Humans around here would likely prefer that the season be a bit more summery — but how has all that fog and cool air affected migratory birds?

Jared Clarke, who runs nature tour business Bird the Rock, says migratory birds are making the trip to the island despite the change in weather.

They're tougher than we often give them credit for.- Jared Clarke

"They're all there, absolutely," Clarke said. "If you think about the migratory birds that come here every year to breed — from much further south for the most part — they're tougher than we often give them credit for." 

That doesn't mean they're on schedule.

"This cool spring they were pretty delayed. A lot of them were arriving a week to 10 days late," said Clarke. "When you're trying to crowd a whole breeding season into just a few shorts weeks of summer, that's a lot of time to lose."

The birds haven't let the delay dampen their spirits, though; Clarke said they're getting back on track.

"The birds have really stopped singing in the last couple of weeks, which indicates that they're at the point where the eggs are hatching and they're carrying a lot of food, which shows that they're feeding young," he said. 

"So the cool weather probably delayed things a little bit, but I think the birds are doing OK."

A great cormorant bird is one of the birds you can spot in Newfoundland. (Dennis Minty Photography)

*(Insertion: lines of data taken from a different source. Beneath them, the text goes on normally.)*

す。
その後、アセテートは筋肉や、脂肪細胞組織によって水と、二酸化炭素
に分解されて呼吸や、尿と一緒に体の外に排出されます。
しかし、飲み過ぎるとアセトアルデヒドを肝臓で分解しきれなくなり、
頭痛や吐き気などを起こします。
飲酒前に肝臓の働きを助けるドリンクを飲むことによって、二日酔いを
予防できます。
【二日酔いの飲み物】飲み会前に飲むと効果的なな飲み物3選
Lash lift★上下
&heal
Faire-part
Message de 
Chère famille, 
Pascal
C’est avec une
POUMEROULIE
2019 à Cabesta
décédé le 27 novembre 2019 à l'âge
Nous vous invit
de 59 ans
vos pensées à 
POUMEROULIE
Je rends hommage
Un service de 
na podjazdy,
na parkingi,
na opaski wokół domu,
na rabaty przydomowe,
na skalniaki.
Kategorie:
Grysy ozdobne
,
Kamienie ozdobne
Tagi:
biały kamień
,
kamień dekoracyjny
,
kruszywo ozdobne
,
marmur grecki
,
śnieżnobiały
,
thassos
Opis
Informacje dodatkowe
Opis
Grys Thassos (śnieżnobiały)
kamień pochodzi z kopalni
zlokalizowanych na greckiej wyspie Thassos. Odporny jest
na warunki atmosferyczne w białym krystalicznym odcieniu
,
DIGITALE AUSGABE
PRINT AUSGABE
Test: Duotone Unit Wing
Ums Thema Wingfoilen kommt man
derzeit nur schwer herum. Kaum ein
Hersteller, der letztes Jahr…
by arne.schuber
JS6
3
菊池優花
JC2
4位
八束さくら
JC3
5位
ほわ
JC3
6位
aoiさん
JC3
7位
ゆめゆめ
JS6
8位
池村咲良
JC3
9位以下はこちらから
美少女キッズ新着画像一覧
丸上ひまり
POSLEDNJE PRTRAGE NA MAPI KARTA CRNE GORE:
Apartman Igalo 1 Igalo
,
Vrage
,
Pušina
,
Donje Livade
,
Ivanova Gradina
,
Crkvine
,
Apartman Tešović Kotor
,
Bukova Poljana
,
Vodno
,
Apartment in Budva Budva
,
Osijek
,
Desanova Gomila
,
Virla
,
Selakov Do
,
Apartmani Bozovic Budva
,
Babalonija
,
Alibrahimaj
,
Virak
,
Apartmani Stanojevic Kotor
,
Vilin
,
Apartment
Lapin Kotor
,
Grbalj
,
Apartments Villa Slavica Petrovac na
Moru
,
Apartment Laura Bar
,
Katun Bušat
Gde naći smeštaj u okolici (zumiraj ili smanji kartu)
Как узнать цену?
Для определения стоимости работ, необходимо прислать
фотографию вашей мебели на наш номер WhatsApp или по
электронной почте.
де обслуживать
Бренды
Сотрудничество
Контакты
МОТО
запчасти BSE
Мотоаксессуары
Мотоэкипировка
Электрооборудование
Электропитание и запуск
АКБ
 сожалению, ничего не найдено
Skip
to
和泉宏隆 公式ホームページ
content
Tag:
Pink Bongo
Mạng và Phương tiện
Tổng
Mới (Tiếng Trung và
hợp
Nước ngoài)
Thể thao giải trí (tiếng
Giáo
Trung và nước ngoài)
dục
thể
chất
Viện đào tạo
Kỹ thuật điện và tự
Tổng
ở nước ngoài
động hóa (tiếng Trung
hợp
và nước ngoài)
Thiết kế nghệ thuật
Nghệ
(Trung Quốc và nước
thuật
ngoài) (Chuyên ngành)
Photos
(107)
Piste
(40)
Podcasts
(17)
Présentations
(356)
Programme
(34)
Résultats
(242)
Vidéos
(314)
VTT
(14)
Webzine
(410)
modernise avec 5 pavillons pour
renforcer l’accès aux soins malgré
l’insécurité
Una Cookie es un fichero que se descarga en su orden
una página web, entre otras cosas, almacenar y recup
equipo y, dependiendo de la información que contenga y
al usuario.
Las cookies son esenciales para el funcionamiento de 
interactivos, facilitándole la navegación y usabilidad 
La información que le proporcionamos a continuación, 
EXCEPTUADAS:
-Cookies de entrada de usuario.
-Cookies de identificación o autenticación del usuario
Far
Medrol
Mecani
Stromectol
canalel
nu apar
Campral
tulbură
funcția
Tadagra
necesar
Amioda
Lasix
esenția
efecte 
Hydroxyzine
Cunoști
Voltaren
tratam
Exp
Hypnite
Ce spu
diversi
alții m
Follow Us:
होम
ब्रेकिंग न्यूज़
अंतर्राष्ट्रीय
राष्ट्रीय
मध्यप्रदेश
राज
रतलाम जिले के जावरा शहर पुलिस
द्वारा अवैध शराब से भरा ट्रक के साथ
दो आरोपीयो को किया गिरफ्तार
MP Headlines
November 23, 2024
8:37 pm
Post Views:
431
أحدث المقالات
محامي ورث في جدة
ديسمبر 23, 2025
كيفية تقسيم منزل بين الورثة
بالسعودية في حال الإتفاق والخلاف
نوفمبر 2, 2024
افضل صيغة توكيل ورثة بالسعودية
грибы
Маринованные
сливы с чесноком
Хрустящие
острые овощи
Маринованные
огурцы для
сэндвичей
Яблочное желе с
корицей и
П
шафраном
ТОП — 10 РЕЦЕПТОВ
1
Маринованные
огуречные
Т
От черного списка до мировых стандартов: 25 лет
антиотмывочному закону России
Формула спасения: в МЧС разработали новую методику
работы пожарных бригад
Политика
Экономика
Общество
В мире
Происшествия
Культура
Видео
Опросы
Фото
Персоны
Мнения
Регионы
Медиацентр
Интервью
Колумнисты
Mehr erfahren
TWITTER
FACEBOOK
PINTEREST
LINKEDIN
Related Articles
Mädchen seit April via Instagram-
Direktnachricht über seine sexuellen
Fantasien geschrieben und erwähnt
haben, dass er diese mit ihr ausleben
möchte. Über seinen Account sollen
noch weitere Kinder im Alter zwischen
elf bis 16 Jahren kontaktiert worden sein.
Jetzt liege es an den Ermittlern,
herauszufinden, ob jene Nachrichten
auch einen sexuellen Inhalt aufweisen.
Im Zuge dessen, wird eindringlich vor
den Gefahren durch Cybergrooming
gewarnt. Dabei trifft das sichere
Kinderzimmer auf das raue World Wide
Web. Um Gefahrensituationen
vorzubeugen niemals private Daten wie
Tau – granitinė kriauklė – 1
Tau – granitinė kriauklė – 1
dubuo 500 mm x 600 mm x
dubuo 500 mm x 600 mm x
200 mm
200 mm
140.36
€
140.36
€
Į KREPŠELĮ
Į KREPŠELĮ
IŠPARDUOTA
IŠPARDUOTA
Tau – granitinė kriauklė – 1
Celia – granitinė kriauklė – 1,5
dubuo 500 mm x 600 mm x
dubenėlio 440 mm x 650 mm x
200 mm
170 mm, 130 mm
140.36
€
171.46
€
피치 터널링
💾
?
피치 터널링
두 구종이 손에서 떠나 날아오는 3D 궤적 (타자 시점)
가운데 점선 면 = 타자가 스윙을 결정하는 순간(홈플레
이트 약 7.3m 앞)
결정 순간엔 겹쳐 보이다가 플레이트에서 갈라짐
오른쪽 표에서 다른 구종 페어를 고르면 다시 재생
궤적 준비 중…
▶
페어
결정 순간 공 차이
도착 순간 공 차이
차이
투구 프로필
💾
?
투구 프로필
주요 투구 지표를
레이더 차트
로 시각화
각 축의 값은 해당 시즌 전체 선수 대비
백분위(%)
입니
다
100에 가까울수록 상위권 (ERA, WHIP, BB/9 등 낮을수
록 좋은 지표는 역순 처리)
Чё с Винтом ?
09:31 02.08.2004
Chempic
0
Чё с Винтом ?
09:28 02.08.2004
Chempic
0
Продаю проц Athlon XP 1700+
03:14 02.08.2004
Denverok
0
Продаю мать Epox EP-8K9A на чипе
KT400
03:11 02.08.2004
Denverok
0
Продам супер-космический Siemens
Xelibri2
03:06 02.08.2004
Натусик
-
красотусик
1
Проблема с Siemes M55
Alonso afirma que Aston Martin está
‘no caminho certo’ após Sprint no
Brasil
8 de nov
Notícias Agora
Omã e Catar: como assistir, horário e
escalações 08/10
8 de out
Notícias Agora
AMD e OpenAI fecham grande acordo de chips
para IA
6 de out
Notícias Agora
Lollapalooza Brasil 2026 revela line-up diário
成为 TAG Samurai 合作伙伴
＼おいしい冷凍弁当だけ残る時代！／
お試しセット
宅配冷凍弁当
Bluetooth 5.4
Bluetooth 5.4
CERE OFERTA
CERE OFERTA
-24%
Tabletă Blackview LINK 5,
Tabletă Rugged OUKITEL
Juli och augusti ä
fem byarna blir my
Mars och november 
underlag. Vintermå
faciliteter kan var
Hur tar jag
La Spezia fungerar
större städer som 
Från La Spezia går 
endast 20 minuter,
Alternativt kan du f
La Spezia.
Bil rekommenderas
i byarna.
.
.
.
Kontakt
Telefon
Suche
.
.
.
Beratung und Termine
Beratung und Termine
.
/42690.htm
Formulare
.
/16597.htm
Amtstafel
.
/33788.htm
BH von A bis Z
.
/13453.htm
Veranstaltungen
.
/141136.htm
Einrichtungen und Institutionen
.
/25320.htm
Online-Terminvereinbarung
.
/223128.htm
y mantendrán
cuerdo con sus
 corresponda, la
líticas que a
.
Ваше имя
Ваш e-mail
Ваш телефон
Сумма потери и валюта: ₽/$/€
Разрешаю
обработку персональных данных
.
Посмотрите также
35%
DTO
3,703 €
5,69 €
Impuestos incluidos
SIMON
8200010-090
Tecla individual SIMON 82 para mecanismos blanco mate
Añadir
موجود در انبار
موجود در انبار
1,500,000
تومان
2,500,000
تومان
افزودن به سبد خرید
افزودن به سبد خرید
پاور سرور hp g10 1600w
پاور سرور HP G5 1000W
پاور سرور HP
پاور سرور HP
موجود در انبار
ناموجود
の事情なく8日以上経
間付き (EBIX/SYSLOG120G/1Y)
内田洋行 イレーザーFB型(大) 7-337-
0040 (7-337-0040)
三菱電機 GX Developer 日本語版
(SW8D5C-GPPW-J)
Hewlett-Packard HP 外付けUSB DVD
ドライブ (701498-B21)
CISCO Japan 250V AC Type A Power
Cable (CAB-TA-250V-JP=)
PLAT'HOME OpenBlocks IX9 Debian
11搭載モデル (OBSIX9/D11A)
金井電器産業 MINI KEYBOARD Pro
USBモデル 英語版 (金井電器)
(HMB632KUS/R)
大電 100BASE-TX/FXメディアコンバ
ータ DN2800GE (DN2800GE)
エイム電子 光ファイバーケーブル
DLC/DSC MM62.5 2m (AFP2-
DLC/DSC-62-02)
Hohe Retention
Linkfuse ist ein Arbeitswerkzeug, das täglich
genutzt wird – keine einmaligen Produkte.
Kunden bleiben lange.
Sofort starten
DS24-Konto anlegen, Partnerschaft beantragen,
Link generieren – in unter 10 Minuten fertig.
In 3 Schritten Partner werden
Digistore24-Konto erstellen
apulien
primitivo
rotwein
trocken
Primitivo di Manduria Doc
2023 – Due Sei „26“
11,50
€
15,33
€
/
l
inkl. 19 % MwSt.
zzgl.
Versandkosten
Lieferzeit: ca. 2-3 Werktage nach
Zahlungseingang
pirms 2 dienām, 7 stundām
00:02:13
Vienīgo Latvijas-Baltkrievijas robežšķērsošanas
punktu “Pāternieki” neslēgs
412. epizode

They've touched down in N.L. after some flight delays, but it's not all peachy keen for some of our avian friends when they're looking for a bite to eat.

"For example, a lot of the warblers that come here to breed are almost entirely dependent on eating insects, and this kind of cool weather really affects when the insects arrive, when they hatch [and] the number of insects that might be up and flying around. So I'm sure it makes it more difficult for a lot of birds to be finding food." 

Birders love the Rock

The birds are hanging in there despite the late summer, and Clarke said birders are also having to make some adjustments.

"I think the biggest change for me is that I have to remind my guests to pack an extra sweater most of the time, because it's gonna be a bit cooler than they were expecting when they're coming to Newfoundland in July and they've got to wear a fall jacket," Clarke says. 

Those guests come from around the world to see birds that can be hard to locate anywhere else.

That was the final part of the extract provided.